Telegraph photo by DEAN SHALHOUP Democratic candidate for governor Dan Feltes listens to Gloria Timmons, head of the Nashua NAACP, during Thursday's outdoor roundtable discussion at Nashua's Greeley Park.

NASHUA – Democratic gubernatorial candidate Dan Feltes’ series of roundtable discussions on reproductive health came to Nashua Thursday, a week after Planned Parenthood New Hampshire endorsed Feltes and incumbent Gov. Chris Sununu’s veto of the Reproductive Health Parity Act was sustained.

Feltes was joined Thursday by three community leaders – Nashua NAACP president Gloria Timmons, state Sen. Cindy Rosenwald of Nashua, and state Rep. Patricia Klee, who represents Nashua’s Ward 3 and is also Ward 3 alderman – in Greeley Park for the roughly 45-minute discussion on the highly-charged issue, which politicians pretty much agree will be “on the ballot” come the Nov. 3 election.

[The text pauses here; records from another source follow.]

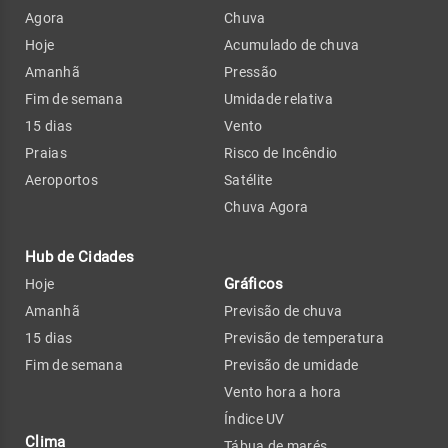
Agora
Chuva
Hoje
Acumulado de chuva
Amanhã
Pressão
Fim de semana
Umidade relativa
15 dias
Vento
Praias
Risco de Incêndio
Aeroportos
Satélite
Chuva Agora
Hub de Cidades
Gráficos
Hoje
Amanhã
Previsão de chuva
15 dias
Previsão de temperatura
Fim de semana
Previsão de umidade
Vento hora a hora
Índice UV
Clima
Tábua de marés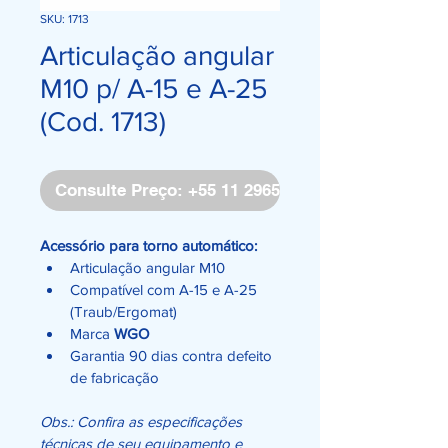
SKU: 1713
Articulação angular
M10 p/ A-15 e A-25
(Cod. 1713)
Consulte Preço: +55 11 2965-4171
Acessório para torno automático:
Articulação angular M10
Compatível com A-15 e A-25 
(Traub/Ergomat)
Marca 
WGO
Garantia 90 dias contra defeito 
de fabricação
Obs.: Confira as especificações 
técnicas de seu equipamento e 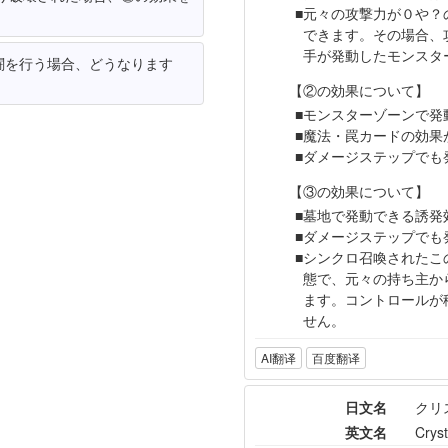
元々の攻撃力が０や？
できます。その場合、
手が発動したモンスタ
闘を行う場合、どうなります
【②の効果について】
モンスターゾーンで発
魔法・罠カードの効果
ダメージステップでも
【③の効果について】
墓地で発動できる誘発
ダメージステップでも
シンクロ召喚されたこ
態で、元々の持ち主か
ます。コントロールが
せん。
AI翻译
百度翻译
日文名
クリ
英文名
Crys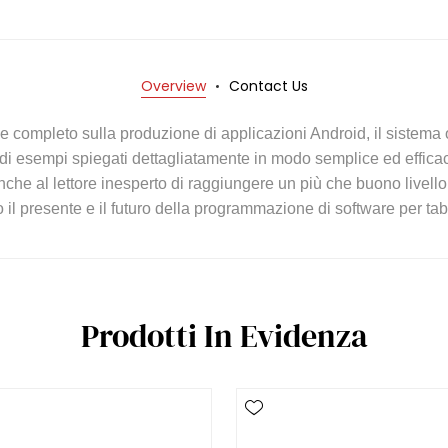
Overview
Contact Us
completo sulla produzione di applicazioni Android, il sistema op
o di esempi spiegati dettagliatamente in modo semplice ed efficace
che al lettore inesperto di raggiungere un più che buono livello
l presente e il futuro della programmazione di software per table
Prodotti In Evidenza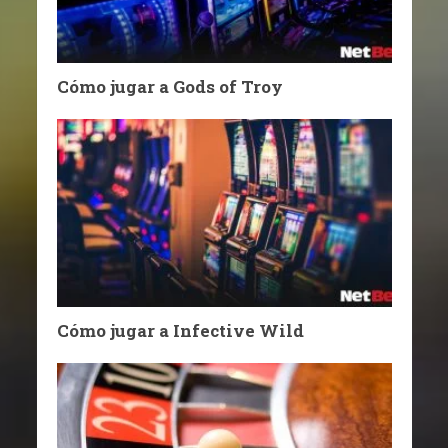
Cómo jugar a Gods of Troy
Cómo jugar a Infective Wild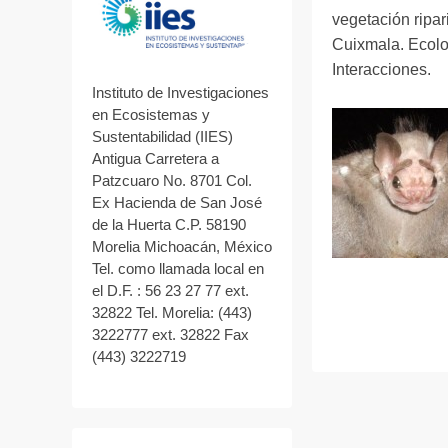
u
vegetación ripar
b
Cuixmala. Ecolog
l
Interacciones.
i
Instituto de Investigaciones
c
en Ecosistemas y
Sustentabilidad (IIES)
a
Antigua Carretera a
d
Patzcuaro No. 8701 Col.
o
Ex Hacienda de San José
e
de la Huerta C.P. 58190
l
Morelia Michoacán, México
1
Tel. como llamada local en
1
el D.F. : 56 23 27 77 ext.
32822 Tel. Morelia: (443)
f
3222777 ext. 32822 Fax
e
(443) 3222719
b
r
e
r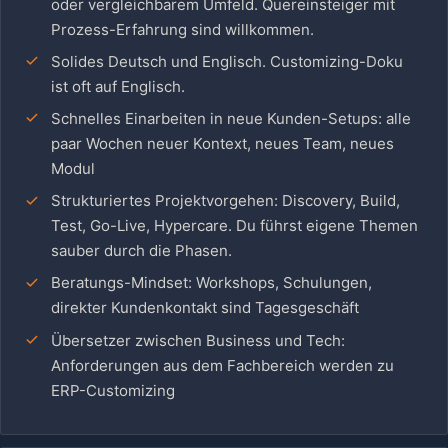
oder vergleichbarem Umfeld. Quereinsteiger mit
Prozess-Erfahrung sind willkommen.
Solides Deutsch und Englisch. Customizing-Doku
ist oft auf Englisch.
Schnelles Einarbeiten in neue Kunden-Setups: alle
paar Wochen neuer Kontext, neues Team, neues
Modul
Strukturiertes Projektvorgehen: Discovery, Build,
Test, Go-Live, Hypercare. Du führst eigene Themen
sauber durch die Phasen.
Beratungs-Mindset: Workshops, Schulungen,
direkter Kundenkontakt sind Tagesgeschäft
Übersetzer zwischen Business und Tech:
Anforderungen aus dem Fachbereich werden zu
ERP-Customizing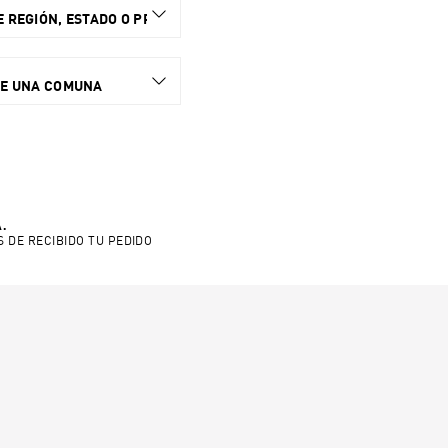
 REGIÓN, ESTADO O PROVINCIA.
NE UNA COMUNA
.
S DE RECIBIDO TU PEDIDO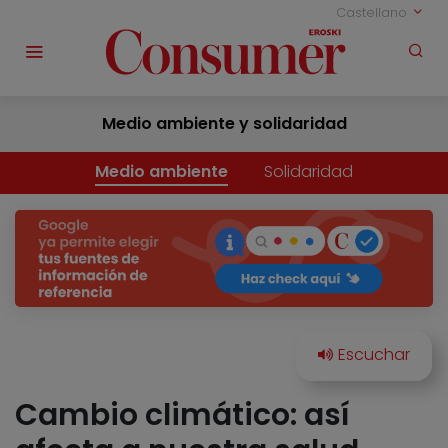
Castellano
Medio ambiente y solidaridad
Medio ambiente
Solidaridad
Cambio climático: así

Feltes at times likened Sununu to President Trump, saying that while Trump is “trying to ram through a conservative justice” to the U.S. Supreme Court to replace the late Justice Ruth Bader Ginsberg, Sununu is “doing a similar power play to get a conservative, anti-choice justice on the New Hampshire Supreme Court.”

Rosenwald, who before being elected state senator in 2018 was a multi-term state representative, said Feltes “is spot on, on reproductive health being on the November ballot.

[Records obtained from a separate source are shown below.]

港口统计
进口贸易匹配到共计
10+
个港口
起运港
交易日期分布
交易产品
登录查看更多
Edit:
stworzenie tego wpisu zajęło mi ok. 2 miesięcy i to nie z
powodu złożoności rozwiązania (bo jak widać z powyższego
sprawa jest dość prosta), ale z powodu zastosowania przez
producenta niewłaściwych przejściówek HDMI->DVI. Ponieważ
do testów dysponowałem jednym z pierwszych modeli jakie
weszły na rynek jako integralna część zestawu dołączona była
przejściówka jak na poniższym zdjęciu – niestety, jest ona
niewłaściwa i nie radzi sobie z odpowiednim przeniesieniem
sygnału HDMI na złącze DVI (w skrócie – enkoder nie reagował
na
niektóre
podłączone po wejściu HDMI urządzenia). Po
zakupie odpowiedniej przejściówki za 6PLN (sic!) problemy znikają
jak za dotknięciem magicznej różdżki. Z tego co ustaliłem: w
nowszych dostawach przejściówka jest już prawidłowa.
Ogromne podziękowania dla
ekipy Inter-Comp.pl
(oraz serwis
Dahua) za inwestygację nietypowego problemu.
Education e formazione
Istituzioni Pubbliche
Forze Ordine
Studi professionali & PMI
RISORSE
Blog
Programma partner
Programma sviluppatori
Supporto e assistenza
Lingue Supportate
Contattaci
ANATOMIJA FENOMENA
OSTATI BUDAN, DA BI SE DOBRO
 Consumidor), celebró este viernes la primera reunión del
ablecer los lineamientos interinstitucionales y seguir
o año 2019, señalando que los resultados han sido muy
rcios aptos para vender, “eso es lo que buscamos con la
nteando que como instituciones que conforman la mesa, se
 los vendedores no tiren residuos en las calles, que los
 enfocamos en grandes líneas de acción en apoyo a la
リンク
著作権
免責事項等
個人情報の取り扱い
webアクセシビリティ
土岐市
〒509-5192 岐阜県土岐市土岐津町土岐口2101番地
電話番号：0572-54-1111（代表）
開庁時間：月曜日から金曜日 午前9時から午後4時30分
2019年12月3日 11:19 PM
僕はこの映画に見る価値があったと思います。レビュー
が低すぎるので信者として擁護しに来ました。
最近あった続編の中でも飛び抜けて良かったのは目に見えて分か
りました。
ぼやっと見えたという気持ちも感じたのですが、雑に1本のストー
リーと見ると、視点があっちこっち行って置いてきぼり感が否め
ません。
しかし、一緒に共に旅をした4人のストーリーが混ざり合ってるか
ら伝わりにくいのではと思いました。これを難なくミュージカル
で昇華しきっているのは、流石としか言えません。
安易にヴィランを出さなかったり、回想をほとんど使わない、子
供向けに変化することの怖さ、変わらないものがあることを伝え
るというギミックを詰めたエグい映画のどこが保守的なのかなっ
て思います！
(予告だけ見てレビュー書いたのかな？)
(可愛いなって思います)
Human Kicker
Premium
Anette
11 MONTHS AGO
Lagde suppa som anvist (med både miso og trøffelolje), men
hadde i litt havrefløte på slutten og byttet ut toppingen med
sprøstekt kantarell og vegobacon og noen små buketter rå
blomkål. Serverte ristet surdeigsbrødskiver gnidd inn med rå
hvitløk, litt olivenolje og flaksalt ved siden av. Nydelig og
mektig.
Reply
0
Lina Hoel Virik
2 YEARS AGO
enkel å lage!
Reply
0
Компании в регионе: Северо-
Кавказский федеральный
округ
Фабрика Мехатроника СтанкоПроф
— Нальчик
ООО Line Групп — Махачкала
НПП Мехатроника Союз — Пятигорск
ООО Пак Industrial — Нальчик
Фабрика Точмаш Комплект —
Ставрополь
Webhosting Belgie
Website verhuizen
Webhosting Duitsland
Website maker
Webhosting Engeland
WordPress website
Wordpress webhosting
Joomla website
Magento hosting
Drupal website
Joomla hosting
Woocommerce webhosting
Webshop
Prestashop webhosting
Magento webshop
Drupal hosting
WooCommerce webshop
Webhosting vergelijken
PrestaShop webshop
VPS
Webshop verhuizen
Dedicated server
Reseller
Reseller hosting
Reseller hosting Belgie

“New Hampshire is one of the most pro choice states in the country … there is overwhelming public support, not only for Roe but more broadly, that women have a right to self-terminate,” Rosenwald said, referring to the landmark 1973 legislation Roe v. Wade.

It is therefore “shocking,” Rosenwald said, “that Gov. Sununu would veto the reproductive healthcare parity act, especially in the middle of a pandemic, while people are losing their jobs.”

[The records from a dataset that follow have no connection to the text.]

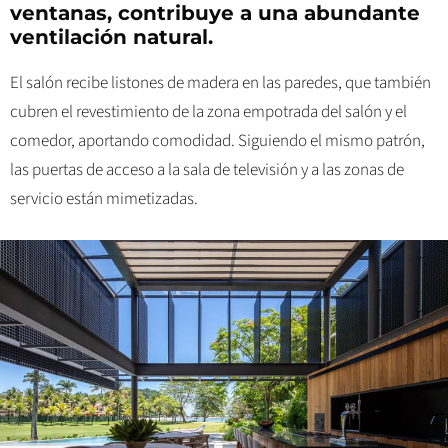
ventanas, contribuye a una abundante
ventilación natural.
El salón recibe listones de madera en las paredes, que también
cubren el revestimiento de la zona empotrada del salón y el
comedor, aportando comodidad. Siguiendo el mismo patrón,
las puertas de acceso a la sala de televisión y a las zonas de
servicio están mimetizadas.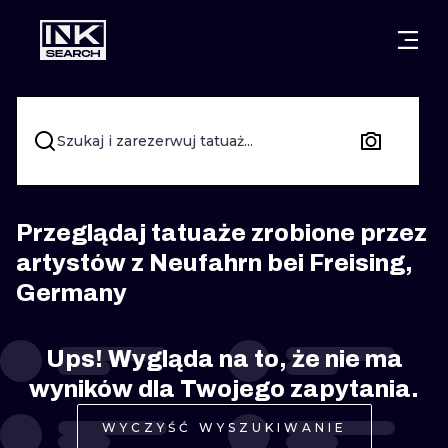
MIASTA
STYLE
GDAŃSK
WARSZAWA
POZNAŃ
KALIGRAFIA
Szukaj i zarezerwuj tatuaż...
KRAKÓW
KATOWICE
NEW SCHOO
WROCŁAW
ŁÓDŹ
SURREALIST
Przeglądaj tatuaże zrobione przez
artystów z Neufahrn bei Freising,
BERLIN
WIEDEŃ
BIOMECHANI
Germany
AMSTERDAM
EDYNBURG
TRIBAL
Ups! Wygląda na to, że nie ma
PRAGA
LONDYN
RYCINOWE
wyników dla Twojego zapytania.
KRESKÓWK
WYCZYŚĆ WYSZUKIWANIE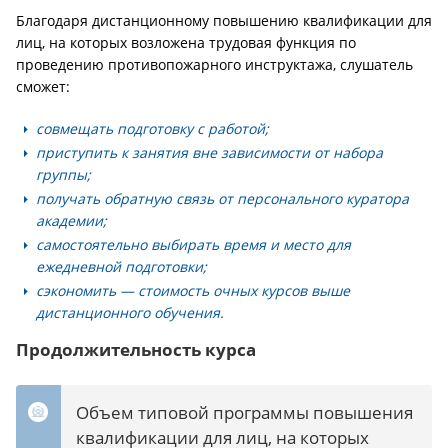
Благодаря дистанционному повышению квалификации для
лиц, на которых возложена трудовая функция по
проведению противопожарного инструктажа, слушатель
сможет:
совмещать подготовку с работой;
приступить к занятия вне зависимости от набора
группы;
получать обратную связь от персонального куратора
академии;
самостоятельно выбирать время и место для
ежедневной подготовки;
сэкономить — стоимость очных курсов выше
дистанционного обучения.
Продолжительность курса
Объем типовой программы повышения
квалификации для лиц, на которых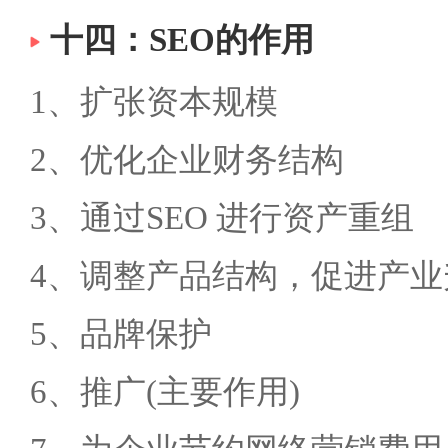
十四：SEO的作用
1、扩张资本规模
2、优化企业财务结构
3、通过SEO 进行资产重组
4、调整产品结构，促进产业
5、品牌保护
6、推广(主要作用)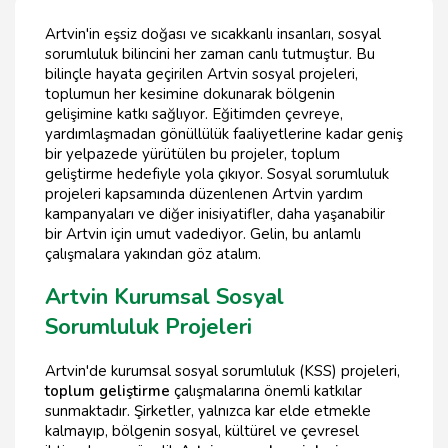
Artvin'in eşsiz doğası ve sıcakkanlı insanları, sosyal
sorumluluk bilincini her zaman canlı tutmuştur. Bu
bilinçle hayata geçirilen Artvin sosyal projeleri,
toplumun her kesimine dokunarak bölgenin
gelişimine katkı sağlıyor. Eğitimden çevreye,
yardımlaşmadan gönüllülük faaliyetlerine kadar geniş
bir yelpazede yürütülen bu projeler, toplum
geliştirme hedefiyle yola çıkıyor. Sosyal sorumluluk
projeleri kapsamında düzenlenen Artvin yardım
kampanyaları ve diğer inisiyatifler, daha yaşanabilir
bir Artvin için umut vadediyor. Gelin, bu anlamlı
çalışmalara yakından göz atalım.
Artvin Kurumsal Sosyal
Sorumluluk Projeleri
Artvin'de kurumsal sosyal sorumluluk (KSS) projeleri,
toplum geliştirme
çalışmalarına önemli katkılar
sunmaktadır. Şirketler, yalnızca kar elde etmekle
kalmayıp, bölgenin sosyal, kültürel ve çevresel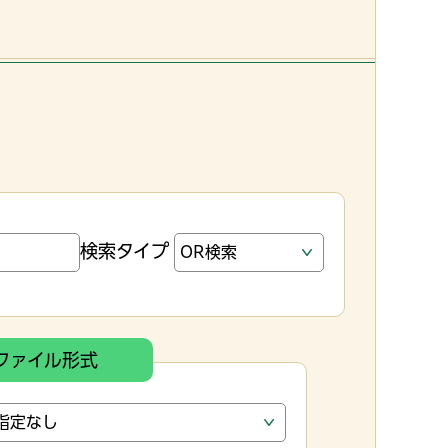
検索タイプ
ファイル形式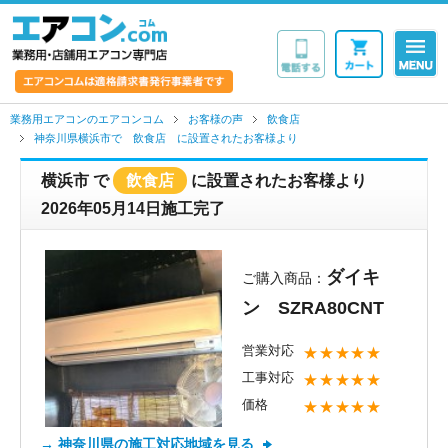
業務用・店舗用エア
業務用エアコンのエアコンコム
お客様の声
飲食店
神奈川県横浜市で 飲食店 に設置されたお客様より
横浜市
で
飲食店
に設置されたお客様より
2026年05月14日施工完了
ダイキ
ご購入商品：
ン SZRA80CNT
営業対応
★★★★★
工事対応
★★★★★
価格
★★★★★
→ 神奈川県の施工対応地域を見る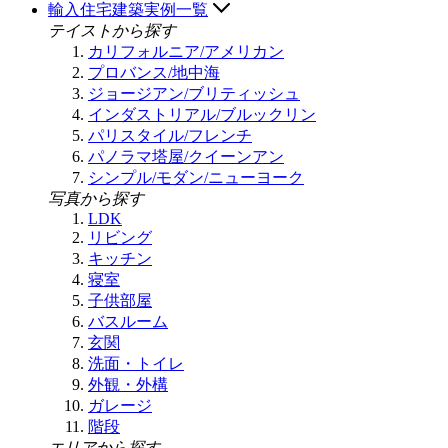
輸入住宅建築実例一覧
テイストから探す
カリフォルニア/アメリカン
プロバンス/地中海
ジョージアン/ブリティッシュ
インダストリアル/ブルックリン
パリスタイル/フレンチ
パノラマ塔屋/クイーンアン
シンプル/モダン/ニューヨーク
写真から探す
LDK
リビング
キッチン
寝室
子供部屋
バスルーム
玄関
洗面・トイレ
外観・外構
ガレージ
階段
エリアから探す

Timmons called “hypocritical” people “who say what a woman should or should not do with her body,” most notably when anti-abortion sentiment fuels legislation that “forces someone to have a baby they cannot feed or afford.

“Then people will talk about ‘we’ve got to feed them (because) they’re on welfare’ and all that,” Timmons said.

“I went through all of that. I’ve seen all that. I firmly believe only a woman can make that choice,” she added.

Klee, who said she still “carries guilt” stemming from a series of difficult choices and health challenges she was confronted with as a young woman, emphasized that “I have the right to decide what I’m going to do with my body. Let me make my decision.”

Referring to Sununu, Klee said “it does not help when I have a male governor who stands up there and says people who want to do that are not good Christians,” referring to the choice to have an abortion.

Feltes called reproductive health, and healthcare, “a basic foundational right … that’s under attack at the state and federal levels.

“There certainly is a tie-in between insurance coverage and the absence of insurance coverage for reproductive healthcare services,” he added.

Feltes criticized Sununu for “sending public funds – COVID funds – to anti-abortion, quote unquote abortion counseling centers,” and accusing him of “not sending any support to Planned Parenthood, and other services that are needed right now.”